Ces derniers mois, la bataille de drones entre la Russie et l’Ukraine a atteint des proportions sans précédent. D’après un rapport publié en mai 2023 par un groupe de réflexion britannique spécialisé en défense, les Ukrainiens perdent environ 10 000 drones chaque mois sur le champ de bataille, soit plus de 300 quotidiennement. En comparaison, l’armée française compte un peu plus de 3 000 aéronefs non pilotés dans son arsenal.
Ukrainiens et Russes emploient principalement de petits VAD (véhicule aérien sans pilote, en français) d’origine civile, peu coûteux et disponibles en large quantité.
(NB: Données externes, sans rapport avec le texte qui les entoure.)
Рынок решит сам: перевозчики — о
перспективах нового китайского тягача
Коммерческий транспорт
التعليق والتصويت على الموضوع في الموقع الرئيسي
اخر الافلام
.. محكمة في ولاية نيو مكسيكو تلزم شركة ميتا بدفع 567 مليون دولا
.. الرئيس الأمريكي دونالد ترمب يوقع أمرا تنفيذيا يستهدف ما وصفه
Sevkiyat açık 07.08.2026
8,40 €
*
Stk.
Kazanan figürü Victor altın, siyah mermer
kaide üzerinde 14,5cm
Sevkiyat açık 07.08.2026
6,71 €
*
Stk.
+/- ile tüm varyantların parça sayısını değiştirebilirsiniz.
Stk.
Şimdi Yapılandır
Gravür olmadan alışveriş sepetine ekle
Ils servent à surveiller le champ de bataille et à orienter les troupes ou les tirs d’artillerie ; certains sont également modifiés pour transporter de petites charges explosives, larguées par la suite sur des tranchées ou des véhicules blindés.
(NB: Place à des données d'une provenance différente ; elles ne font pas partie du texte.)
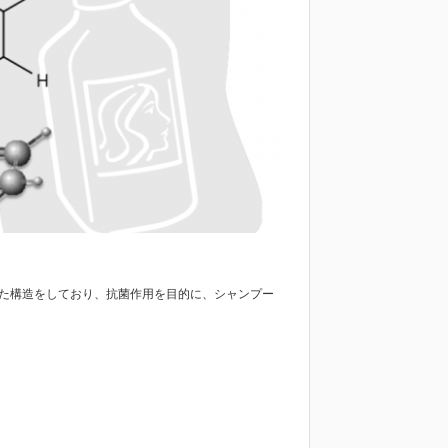
れた構造をしており、抗菌作用を目的に、シャンプー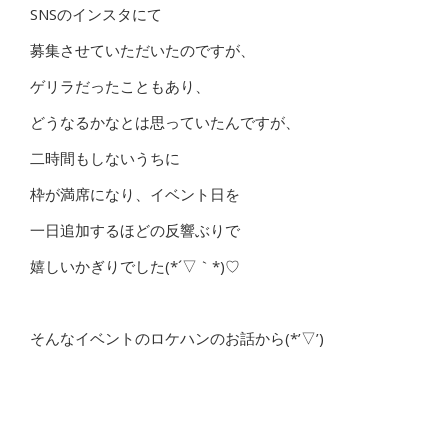
SNSのインスタにて
募集させていただいたのですが、
ゲリラだったこともあり、
どうなるかなとは思っていたんですが、
二時間もしないうちに
枠が満席になり、イベント日を
一日追加するほどの反響ぶりで
嬉しいかぎりでした(*´▽｀*)♡
そんなイベントのロケハンのお話から(*’▽’)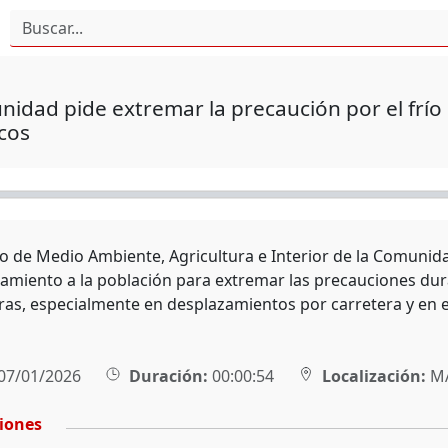
idad pide extremar la precaución por el frío e
cos
ro de Medio Ambiente, Agricultura e Interior de la Comunid
amiento a la población para extremar las precauciones dur
as, especialmente en desplazamientos por carretera y en el
07/01/2026
Duración:
00:00:54
Localización:
M
ciones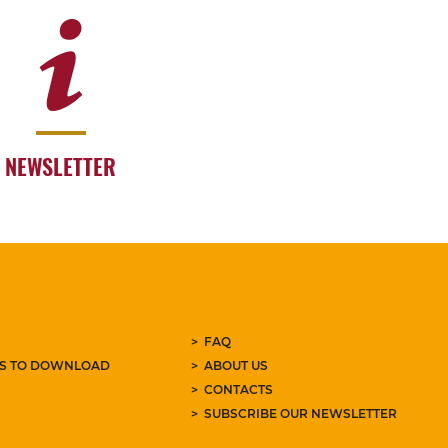
NEWSLETTER
FAQ
ES TO DOWNLOAD
ABOUT US
CONTACTS
SUBSCRIBE OUR NEWSLETTER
Les drones-kamikazes, bien que moins nombreux, jouent un rôle crucial. Equipés de charges explosives, ces Véhicules Aériens Non-habités (UAV) sont déployés au-dessus du front sans but précis. Les russes utilisent le Lancet-3, un drone de fabrication locale, ainsi que le Shahed-136, d’origine iranienne. L’Ukraine, qui ne dispose pas de véritables forces navales, provoque l’adversaire en utilisant des embarcations maritimes télécommandées. Ces petits kayaks chargés en explosifs (450 kilogrammes de TNT) sont guidés à distance.
Considérant l’importance des drones pour leurs opérations, les Ukrainiens et les Russes ont engagé des efforts pour fournir un soutien à long terme à leurs troupes. Ils le font en acquérant des drones civils sur le marché en gros, mais aussi en développant leurs propres capacités de production. L’industrie nationale ukrainienne, qui n’en était qu’à ses balbutiements au début de la guerre du Donbass il y a dix ans, a depuis acquis une grande envergure. En fin août, le ministre ukrainien de la transformation numérique a indiqué qu’une copie du drone russe Lancet avait été créée et qu’elle allait bientôt être lancée sous le nom de Peroun, en référence au dieu slave du tonnerre et de la foudre.
À cause des sanctions occidentales qui limitent ses accès aux composants électroniques, la Russie rencontre davantage de difficultés. Cependant, d’après les renseignements américains, Moscou aurait commencé à construire une usine dans la zone économique spéciale d’Alabouga pour y fabriquer des drones-kamikazes de conception iranienne, comme les Shahed-136.
Concernant l’état des stocks de missiles russes, il est extrêmement difficile, voire impossible, de l’évaluer. Les renseignements ukrainiens font des déclarations régulières à ce sujet, mais leurs estimations sont douteuses.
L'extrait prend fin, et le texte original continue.